Learning is a simple cycle, but not always an easy one. I began to notice the learning stages and states that I am in, because some parts of the cycles are less fun than others.
Feel shitty because I don’t know so many things. Learn what I don’t know. Be confused about the new information. Digest the information. Level up in knowledge and have a little more clarity.
That’s it. That is the learning cycle.
Here’s the catch. It’s easy to get demotivated and caught up in feeling shitty or feeling confused. When I catch myself feeling that way, I reflect upon what stage of the cycle I am at. It is almost always the confusion stage.

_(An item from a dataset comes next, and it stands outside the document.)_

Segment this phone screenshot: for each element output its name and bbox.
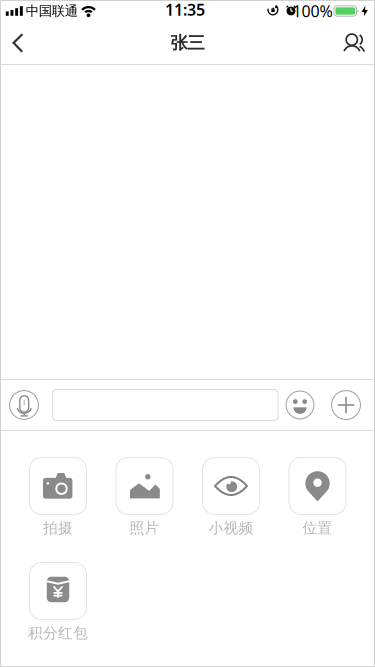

I have a love-hate relationship with being confused. Confusion is a state where out brain neurons are mixed up and trying to figure out what synapses to create and make a connection. I think of a huge bowl of macaroni jumbled in a mess, trying to figure out how to best align themselves to make sense.
Thus, I love the confusion state because I know it is the last stage before clarity. I hate the confusion state for making me feel really dumb and frustrated. When you know that there is a solution to this mess but still figuring a way out, it makes me frustrated.
Instead, I learnt to embrace the state. Either to sleep and let me neurons do the work while I rest, or absorb myself in another activity. I realised that learning something else while the brain is confused helps to provide some clarity after.
Another solution is also to go through the confusion mess and make sense of it. People think I know a lot or am smart, but I am secretly really dumb. In my confusion state, I treat myself like a 5 year old and explain the mess to myself. It helps with creating the structure of making sense of the mess.
When I explain the mess to myself like a child, it helps so much in getting to clarity faster. I guess they are right in saying that if you can explain something easily, you understand the topic well enough.
So be confused, embrace confusion, always seek clarity.